Depending upon the application consuming the Ceph Filesystem interface—​usually Red Hat OpenStack Platform—​end users may create, modify and delete files in a Ceph filesystem. Ceph handles the CRUD operations of each individual object representing the file.

Deleting files destroys the corresponding objects in an unrecoverable manner. However, residual data artifacts may continue to reside on storage media until overwritten. Data may also remain in back up archives.

6.4. Ceph Object Gateway

From a data security and retention perspective, the Ceph Object Gateway interface has some important differences when compared to the Ceph Block Device and Ceph Filesystem interfaces. The Ceph Object Gateway provides a service to end users. So the Ceph Object Gateway may store:

  • User Authentication Information: User authentication information generally consists of user IDs, user access keys and user secrets. It may also comprise a user’s name and email address if provided. Ceph Object Gateway will retain user authentication data unless the user is explicitly deleted from the system.
  • User Data: User data generally comprises user- or administrator-created buckets or containers, and the user-created S3 or Swift objects contained within them. The Ceph Object Gateway interface creates one or more Ceph Storage cluster objects for each S3 or Swift object and stores the corresponding Ceph Storage cluster objects within a data pool. Ceph assigns the Ceph Storage cluster objects to placement groups and distributes or places them pseudo-randomly in OSDs throughout the cluster. The Ceph Object Gateway may also store an index of the objects contained within a bucket or index to enable services such as listing the contents of an S3 bucket or Swift container. Additionally, when implementing multi-part uploads, the Ceph Object Gateway may temporarily store partial uploads of S3 or Swift objects.

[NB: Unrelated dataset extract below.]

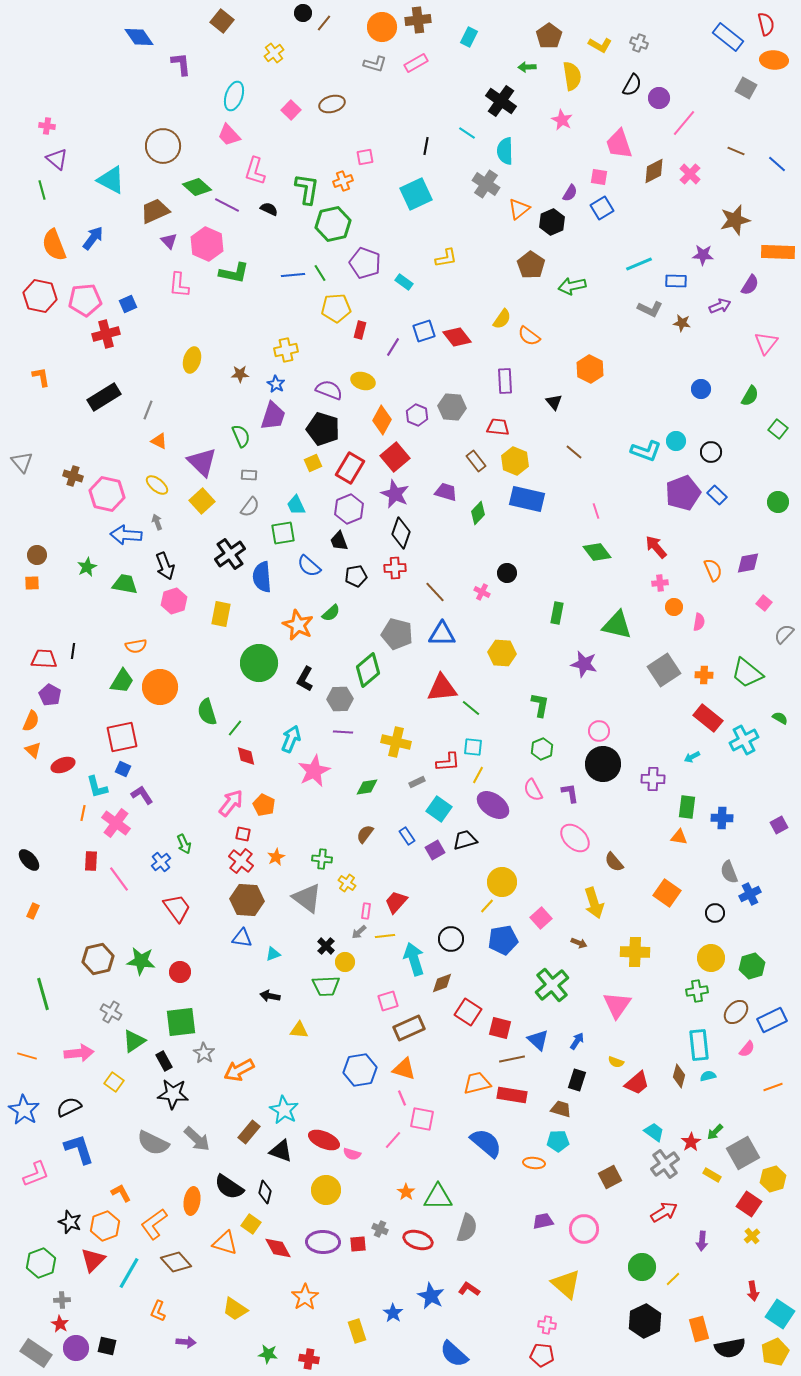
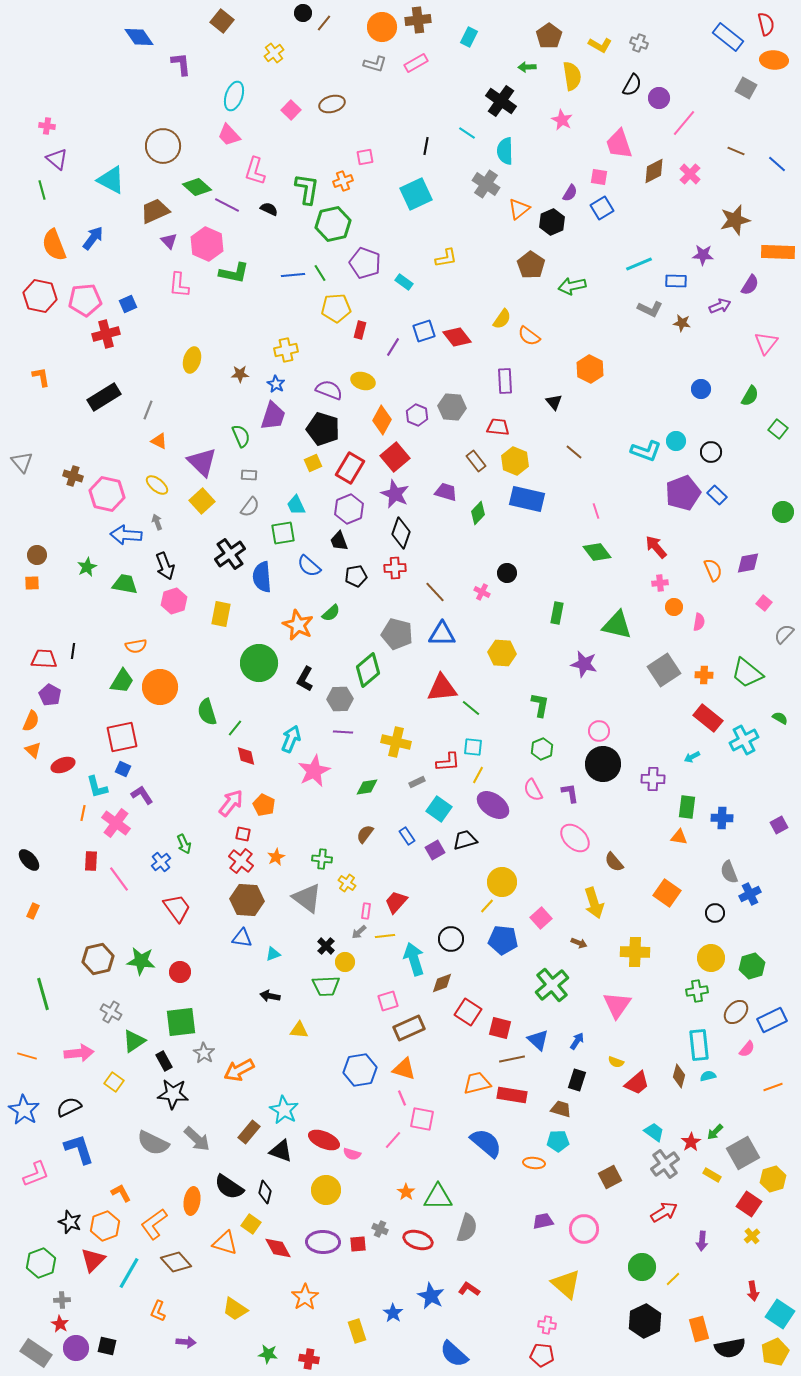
green circle at (778, 502): moved 5 px right, 10 px down
blue pentagon at (503, 940): rotated 16 degrees clockwise
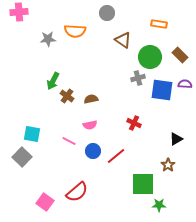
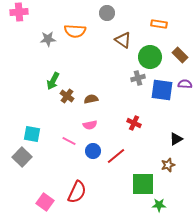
brown star: rotated 16 degrees clockwise
red semicircle: rotated 25 degrees counterclockwise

    End users may create, modify and delete buckets or containers, and the objects contained within them in a Ceph Object Gateway. Ceph handles the CRUD operations of each individual Ceph Storage cluster object representing the S3 or Swift object.

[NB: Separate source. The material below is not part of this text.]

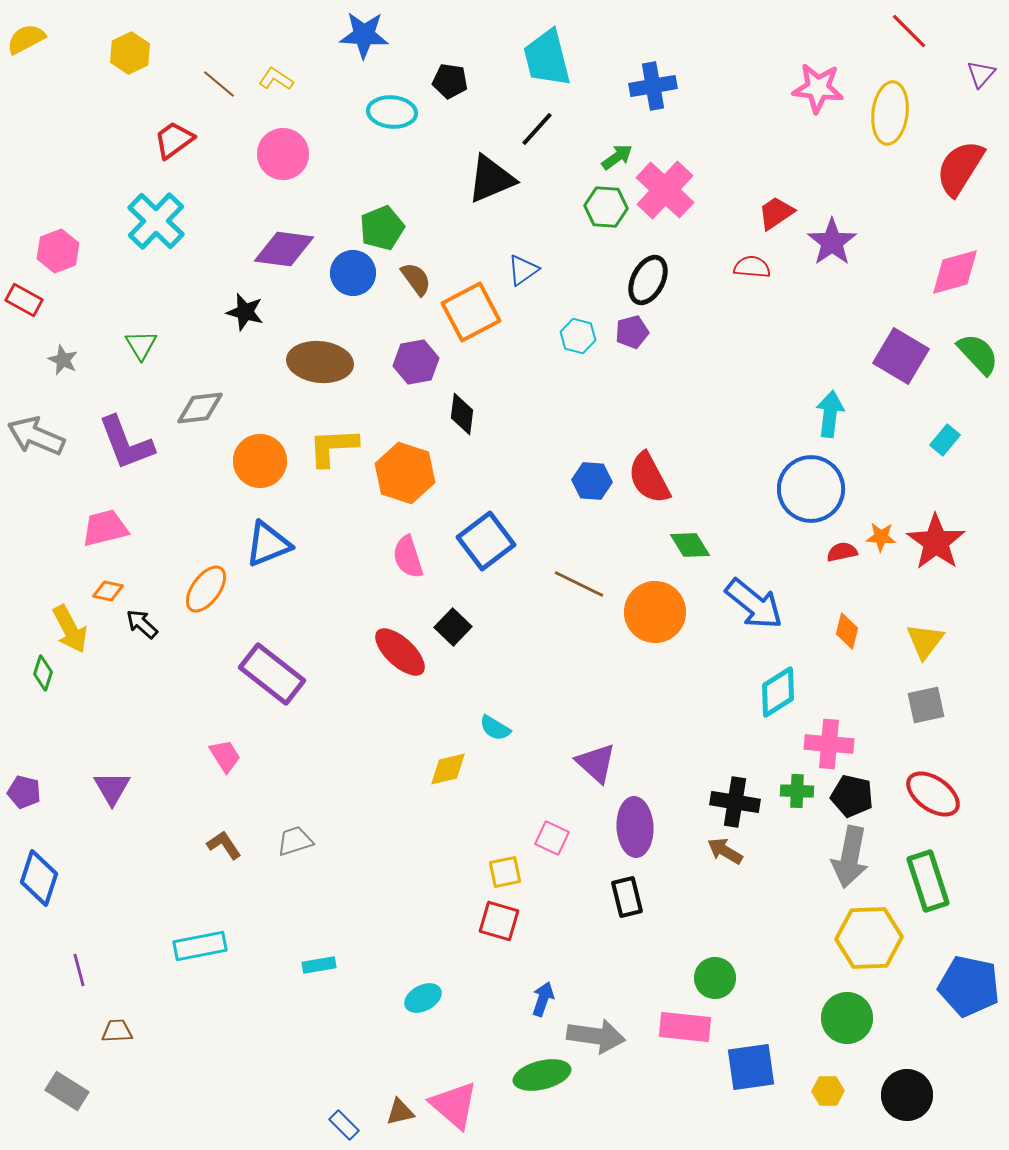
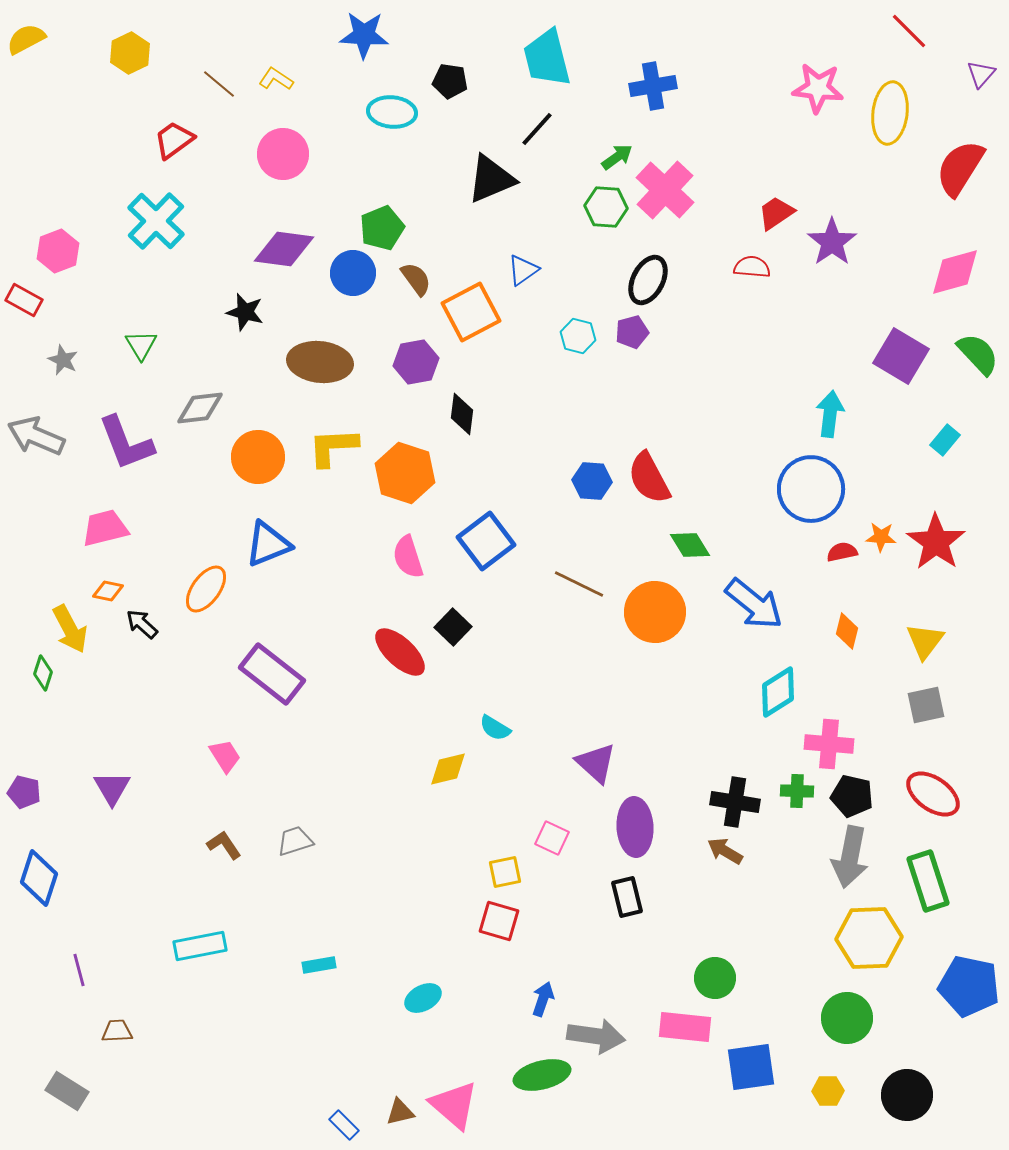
orange circle at (260, 461): moved 2 px left, 4 px up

    Deleting S3 or Swift objects destroys the corresponding Ceph Storage cluster objects in an unrecoverable manner. However, residual data artifacts may continue to reside on storage media until overwritten. Data may also remain in back up archives.

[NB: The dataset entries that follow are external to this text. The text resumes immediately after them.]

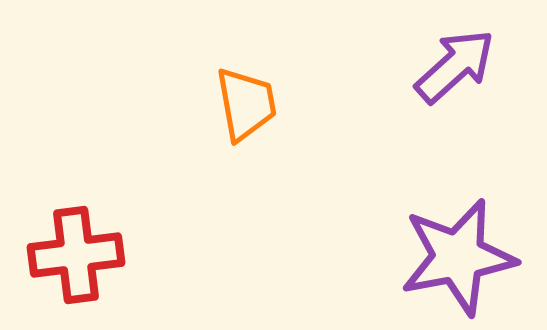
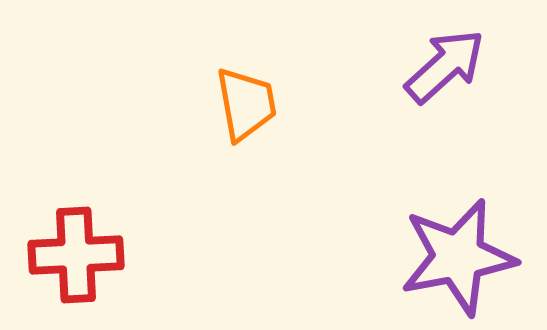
purple arrow: moved 10 px left
red cross: rotated 4 degrees clockwise
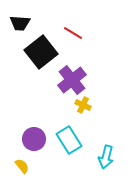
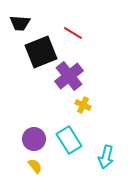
black square: rotated 16 degrees clockwise
purple cross: moved 3 px left, 4 px up
yellow semicircle: moved 13 px right
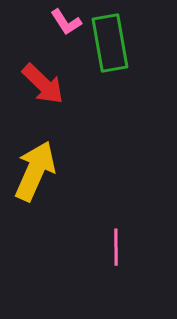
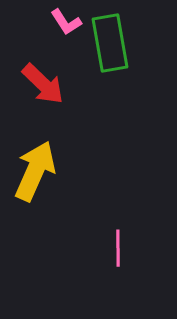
pink line: moved 2 px right, 1 px down
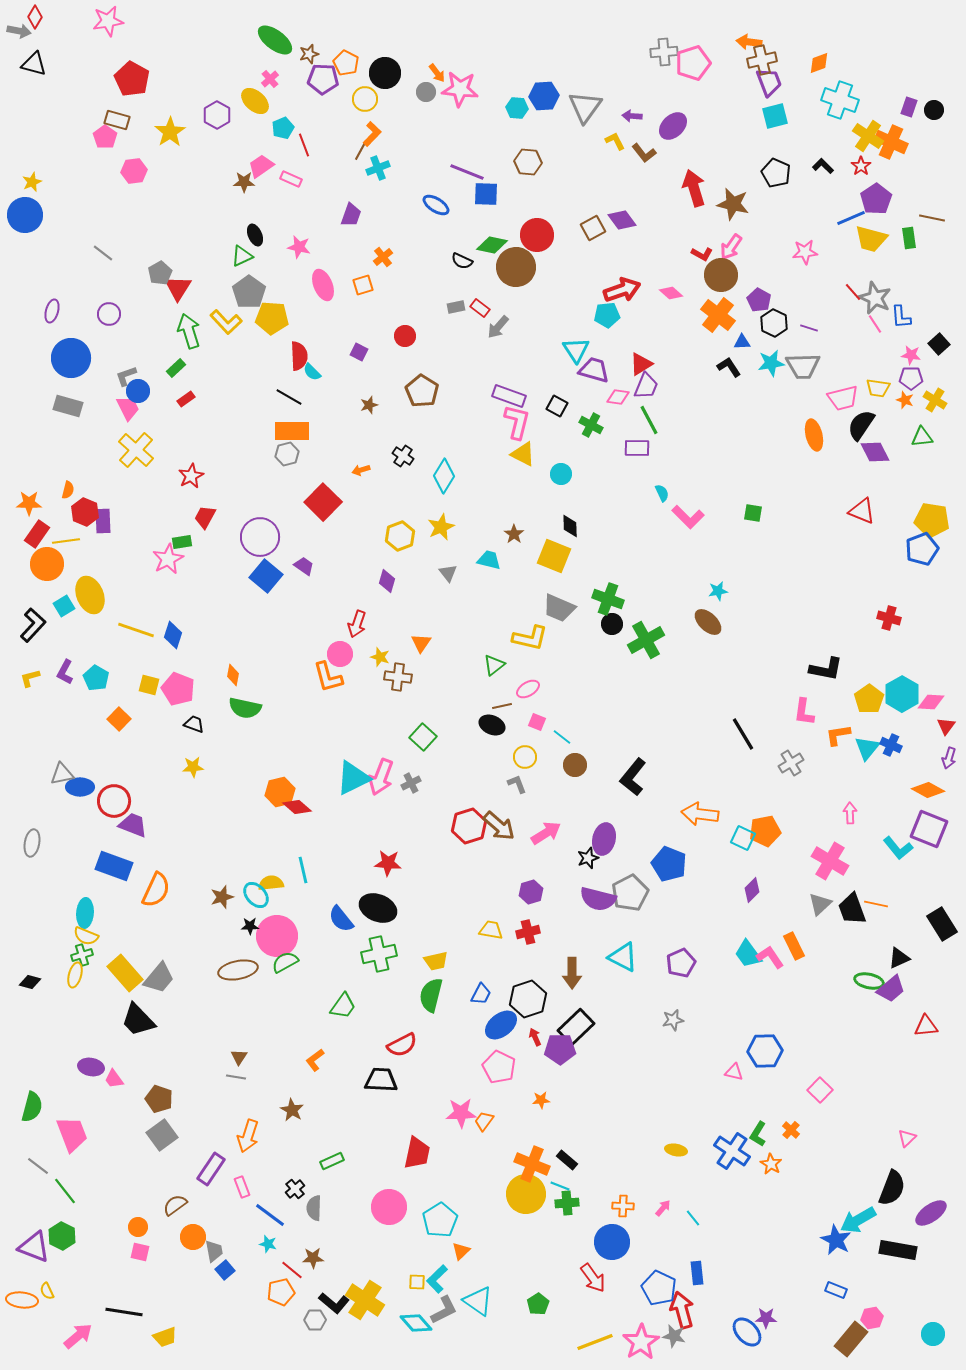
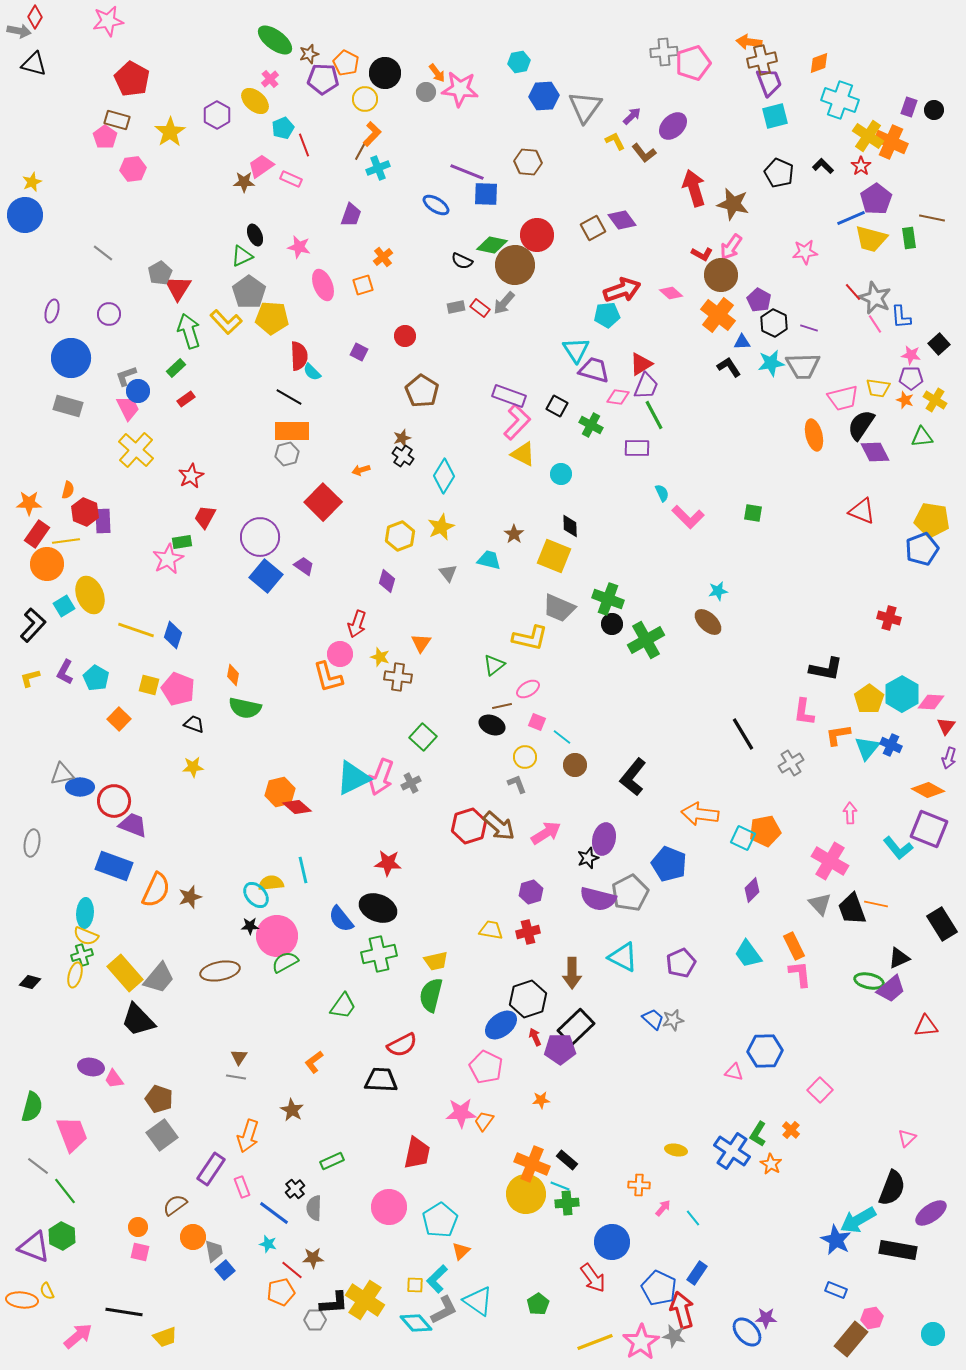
cyan hexagon at (517, 108): moved 2 px right, 46 px up; rotated 15 degrees counterclockwise
purple arrow at (632, 116): rotated 132 degrees clockwise
pink hexagon at (134, 171): moved 1 px left, 2 px up
black pentagon at (776, 173): moved 3 px right
brown circle at (516, 267): moved 1 px left, 2 px up
gray arrow at (498, 327): moved 6 px right, 24 px up
brown star at (369, 405): moved 33 px right, 33 px down
green line at (649, 420): moved 5 px right, 5 px up
pink L-shape at (517, 422): rotated 30 degrees clockwise
brown star at (222, 897): moved 32 px left
gray triangle at (820, 904): rotated 30 degrees counterclockwise
pink L-shape at (770, 957): moved 30 px right, 17 px down; rotated 28 degrees clockwise
brown ellipse at (238, 970): moved 18 px left, 1 px down
blue trapezoid at (481, 994): moved 172 px right, 25 px down; rotated 75 degrees counterclockwise
orange L-shape at (315, 1060): moved 1 px left, 2 px down
pink pentagon at (499, 1067): moved 13 px left
orange cross at (623, 1206): moved 16 px right, 21 px up
blue line at (270, 1215): moved 4 px right, 2 px up
blue rectangle at (697, 1273): rotated 40 degrees clockwise
yellow square at (417, 1282): moved 2 px left, 3 px down
black L-shape at (334, 1303): rotated 44 degrees counterclockwise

  • Logging: Ceph Object Gateway also stores logs of user operations that the user intends to accomplish and operations that have executed. This data provides traceability about who created, modified or deleted a bucket or container, or an S3 or Swift object residing in a an S3 bucket or Swift container. When users delete their data, the logging information is not effected and will remain in storage until deleted by a system administrator or removed automatically by expiration policy.

Bucket Lifecycle

Ceph Object Gateway also supports bucket lifecycle features, including object expiration. Data retention regulations like the General Data Protection Regulation may require administrators to set object expiration policies and disclose them to end users among other compliance factors.

Multisite

Ceph Object Gateway is often deployed in a multi-site context whereby a user stores an object at one site and the Ceph Object Gateway creates a replica of the object in another cluster possibly at another geographic location. For example, if a primary cluster fails, a secondary cluster may resume operations. In another example, a secondary cluster may be in a different geographic location, such as an edge network or content-delivery network such that a client may access the closest cluster to improve response time, throughput and other performance characteristics. In multisite scenarios, administrators must ensure that each site has implemented security measures. Additionally, if geographic distribution of data would occur in a multisite scenario, administrators must be aware of any regulatory implications when the data crosses political boundaries.